Recensione Lo stato dell’Unione, di Tullio Avoledo

Come sempre quando vado a trovare i miei mi fermo – prima di ripartire – a guardare la libreria in camera mia. Che se a Milano avessi lo spazio, non potrei evitare di portarmi via tutti i miei libri, e riunirli in un’unica soluzione.

Non posso, ed è un peccato: un po’ perchè – inevitabilmente – finisco per passare ore in libreria a domandarmi “Questo ce l’ho o me lo avevano prestato? Vuoi vedere che mi è rimasto a Monfalcone?”. E un po’ perchè i libri invecchiano, ingialliscono, si intristiscono un po’.

Natale però è sempre un buon momento per sfidare la legge di non compenetrabilità dei corpi ed utilizzare gli spazi lasciati a disposizione in valigia dai regali portati ai parenti. Quest’anno, oltre ad aver notato che mi toccherà dotarmi di una nuova copia de “Il pendolo di Foucalt” – che l’originale si è disfatto fra sottolineature e riletture mensili – ho pensato di riunire a Milano tutti gli Avoledo, trascinando in Lombardia “Lo stato dell’Unione”.

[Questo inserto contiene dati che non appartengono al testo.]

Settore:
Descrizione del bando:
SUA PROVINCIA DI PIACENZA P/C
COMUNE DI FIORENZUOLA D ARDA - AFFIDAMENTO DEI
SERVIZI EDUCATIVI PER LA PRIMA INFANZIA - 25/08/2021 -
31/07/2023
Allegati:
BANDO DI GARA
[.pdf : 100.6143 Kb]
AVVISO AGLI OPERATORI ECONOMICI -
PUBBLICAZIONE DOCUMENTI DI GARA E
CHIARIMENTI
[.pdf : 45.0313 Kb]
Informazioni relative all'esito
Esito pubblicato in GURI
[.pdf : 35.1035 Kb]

Ci sono almeno due cose che mi convincono nei romanzi di Avoledo, e la prima è lo stile, direi unico, di scrittura: mi piacciono gli autori di cui posso riconoscere la mano anche senza sbirciare il nome in copertina, e lo scrittore friulano è sicuramente fra questi. Azzardando un parallelo che gli farebbe sicuramente piacere, in questo lo assimilerei a Kurt Vonnegut e a pochi altri, e devo confessare di non essere mai mai mai rimasto deluso da uno dei suoi romanzi.

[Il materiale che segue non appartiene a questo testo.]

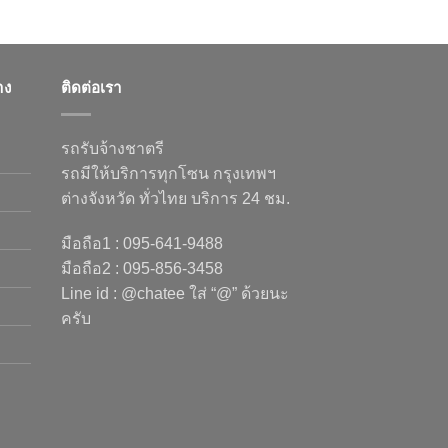
าง
ติดต่อเรา
รถรับจ้างชาตรี
รถมีให้บริการทุกโซน กรุงเทพฯ
ต่างจังหวัด ทั่วไทย บริการ 24 ชม.
มือถือ1 : 095-641-9488
มือถือ2 : 095-856-3458
Line id : @chatee ใส่ “@” ด้วยนะ
ครับ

Aggiungerei, ed è la seconda medaglia che gli appunto idealmente sul petto, che Avoledo riesce a muoversi agilmente nel sottile confine fra la scrittura “di genere” – alcune tematiche comuni sono affrontate costantemente nei suoi romanzi – e la capacità di non proporre libri sempre identici ai precedenti: anche in “Lo stato dell’unione” assistiamo allo svolgersi di una trama godibilissima, imbevuta di fantascienza e fantapolitica, osservata con lo sguardo umanissimo del protagonista (un pubblicitario in quasi-disgrazia costretto ad accettare l’organizzazione di una campagna per L’Identità Celtica della Regione…) ed arricchita da una side-story altrettanto intrigante, protagonista l’ex astronauta Neil.

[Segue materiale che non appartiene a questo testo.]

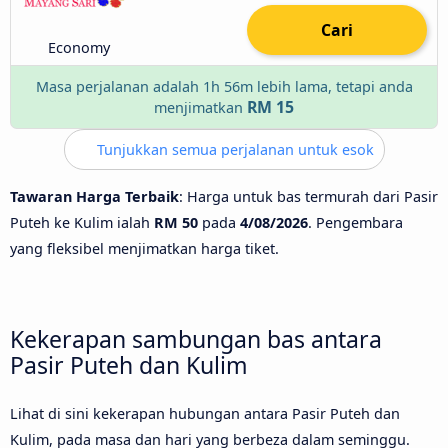
Cari
Economy
Masa perjalanan adalah 1h 56m lebih lama, tetapi anda
RM 15
menjimatkan
Tunjukkan semua perjalanan untuk esok
Tawaran Harga Terbaik
: Harga untuk bas termurah dari Pasir
Puteh ke Kulim ialah
RM 50
pada
4/08/2026
. Pengembara
yang fleksibel menjimatkan harga tiket.
Kekerapan sambungan bas antara
Pasir Puteh dan Kulim
Lihat di sini kekerapan hubungan antara Pasir Puteh dan
Kulim, pada masa dan hari yang berbeza dalam seminggu.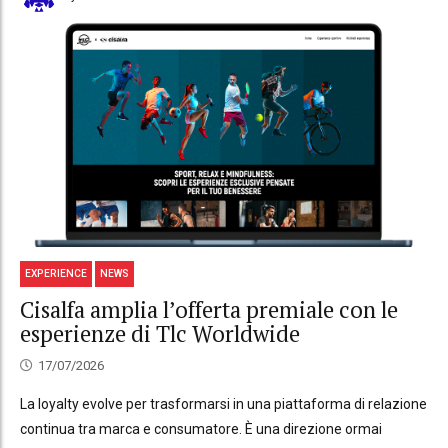
EXPERIENCE
NEWS
Cisalfa amplia l’offerta premiale con le
esperienze di Tlc Worldwide
17/07/2026
La loyalty evolve per trasformarsi in una piattaforma di relazione
continua tra marca e consumatore. È una direzione ormai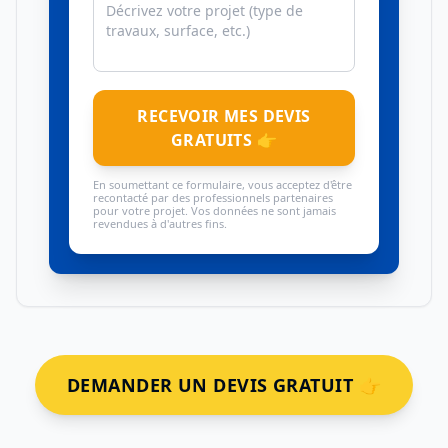
RECEVOIR MES DEVIS
GRATUITS 👉
En soumettant ce formulaire, vous acceptez d'être
recontacté par des professionnels partenaires
pour votre projet. Vos données ne sont jamais
revendues à d'autres fins.
DEMANDER UN DEVIS GRATUIT 👉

E per concludere, un’altra caratteristica costante nella poetica letteraria di Avoledo e naturalmente presente anche ne “Lo stato dell’unione” è la musica: sono romanzi infarciti di citazioni blues e jazz che costringono chi – come me – è piuttosto a digiuno del genere a vorticose ricerche su Youtube, devo ammettere ricche di soddisfazione.

Alla musica, dunque, dedichiamo una citazione da “Lo stato dell’Unione”:

“Adesso ascolti Eleni Karaindrou” fa, scimmiottando un accento blasé sul nome dell’artista. “Sai cos’è un indice della nostra decadenza? Lo vuoi sapere? E’ tu che ascolti Eleni Kacatù, ascolti Brad Merdau … musica svigorita, intellettuale, fatta per l’ozio. Musica del cazzo che passa dall’orecchio al cervello, senza passare per lo stomaco. Senza passare per il fegato. Per i coglioni. Mentre tutto intorno a noi c’è un mondo che si sveglia al ritmo di una musica energica e vitale. Un mondo che ha trombe e tamburi nella colonna sonora. Che rende lode in musica ai vecchi dei combattivi e sanguinari. Hai mai sentito certe musiche slave? Musiche contadine, energiche, vitali. Quando le hai sentite, capisci da dove saltano fuori la violenza. I Kalashnikov. La pulizia etnica. E la musica africana?”